Raphael était perdu. Sa gorge était encombré d’émotion, de mot sans aucun sens, de regret qu’il ne parviendrait jamais à écouter. Ses yeux brillaient sous les larmes et se remplissaient de secondes en secondes. Il se sentait pitoyable, inutile et ridicule. Mais il ne parvenait pas à dépasser ça. Il ne parvenait pas à ce calmer, à retrouver sa contenance à pouvoir affronter Noah. Mais pourquoi l’affronter ? Ce n’était pas comme si Noah avait tord. Le seul fautif dans cette histoire c’était Raphael, en tout point, il n’y avait aucun doute là dessus. Il ne trouvait rien à dire si ce n’est des excuses, des suppliques. Parce que la seule chose qui lui venait, c’était que si Noah trouvait la force - et l’envie - de lui faire des reproches maintenant, c’était que peut être - et il disait bien peut être, parce qu’il n’y croyait pas vraiment - Noah éprouvait encore quelques choses pour lui… la haine était définitivement quelque chose, mais la haine n’appelait pas à être solidement entrelacé à moitié nu dans un lit… Enfin, en même temps il ne connaissait pas grand chose au relation… La seule chose qui lui passait par la tête était ce qu’il lui restait bloqué dans la gorge. Plus que les excuses qui ne mènerait à rien et ne réparerait rien… Il ne pouvait que lui proposer de faire mieux à l’avenir. Si seulement ils avaient encore un avenir. Il savait bien qu’il avait tout ruiné il y a deux ans… Et c’était là tout leur sujet de conversation.
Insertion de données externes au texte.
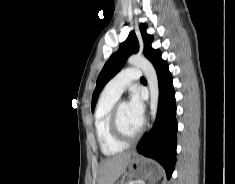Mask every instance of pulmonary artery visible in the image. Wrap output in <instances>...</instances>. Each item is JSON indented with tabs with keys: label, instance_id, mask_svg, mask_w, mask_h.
Returning <instances> with one entry per match:
<instances>
[{
	"label": "pulmonary artery",
	"instance_id": "1",
	"mask_svg": "<svg viewBox=\"0 0 235 184\" xmlns=\"http://www.w3.org/2000/svg\"><path fill=\"white\" fill-rule=\"evenodd\" d=\"M142 74V69L128 68L115 75L104 87L103 93L107 96L119 98L131 81Z\"/></svg>",
	"mask_w": 235,
	"mask_h": 184
}]
</instances>
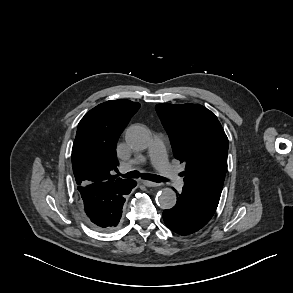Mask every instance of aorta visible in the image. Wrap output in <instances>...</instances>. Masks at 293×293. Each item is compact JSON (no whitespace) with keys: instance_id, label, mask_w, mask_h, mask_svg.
Here are the masks:
<instances>
[{"instance_id":"aorta-1","label":"aorta","mask_w":293,"mask_h":293,"mask_svg":"<svg viewBox=\"0 0 293 293\" xmlns=\"http://www.w3.org/2000/svg\"><path fill=\"white\" fill-rule=\"evenodd\" d=\"M150 139L149 131L140 125L131 126L126 132V142L135 150L147 148ZM156 200L162 209H171L176 204V193L171 188H163L157 193Z\"/></svg>"}]
</instances>
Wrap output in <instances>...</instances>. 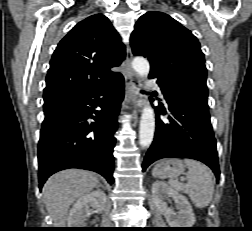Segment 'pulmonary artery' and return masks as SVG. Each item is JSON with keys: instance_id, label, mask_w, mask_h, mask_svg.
<instances>
[{"instance_id": "pulmonary-artery-1", "label": "pulmonary artery", "mask_w": 252, "mask_h": 231, "mask_svg": "<svg viewBox=\"0 0 252 231\" xmlns=\"http://www.w3.org/2000/svg\"><path fill=\"white\" fill-rule=\"evenodd\" d=\"M146 84H147L148 86L154 88V89L159 93V95L163 98V93H162V90H161L160 86L158 85V83H155V82H153V81H151V80H148V81L146 82Z\"/></svg>"}]
</instances>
Le fait que Noah emploi le passé à chaque phrase ne faisait qu’ajouter à sa confusion. Il avalait ses mots de travers, fermait brutalement et avec plus de force ses paupières pour bloquer les larmes, réprimait au mieux les hoquets que faisait sa poitrine alors qu’il cherchait faiblement à trouver de l’air. Il s’arrêta brusquement en entendant la dernière phrase, serra sa mâchoire pour s’empêcher d’éclater minablement en sanglot, et chercha même misérablement à repousser Noah de lui. C’était la goutte de trop. Son taux d’alcoolémie aurait surement pu endurer une séance de torture sexuelle - parce que c’était ce qui semblait être en jeu au début - mais il ne pouvait pas affronter le lot de regret qui venait avec cette déclaration. Il savait que son mariage n’avait été que du flan et qui ne l’avait jamais désiré. Il avait été trop jeune lorsque c’était arrivé, et il n’avait juste pas été capable de dire non à sa famille et à celle de Jane. Il avait commis une erreur et il avait pensé que c’était la seule manière de la réparer. Il ne l’avait guère regretté avant de rencontrer Noah et de souhaiter tout ces choses pour la première fois… Mais il n’avait pas la force de le repousser. Il n’avait pas réellement la force de pleurer non plus. Il tourna seulement la tête, comme s’il était trop dur d’affronter son regard, comme si à cette distance ils pouvaient encore réellement se regarder. « I’m sorry… » il répéta encore une fois, parce que depuis le début de la soirée c’était sans doute les mots qui sortaient avec le plus de naturel, après tout il ne pouvait pas être plus désolé… « Please… let me fight for you now… » il murmura à peine, conscient que c’était une demande ridicule et pitoyable. « there is nothing i can do for the past… but please let me prove to you that you’re the most important thing i have… » il se reprit rapidement « I had. » dans un chuchotement pathétique. « I’m so sorry i didn’t prove it to you then… » il soupira misérablement… Il n’avait rien d’autre à dire, rien d’autre à faire… C’était juste ridicule.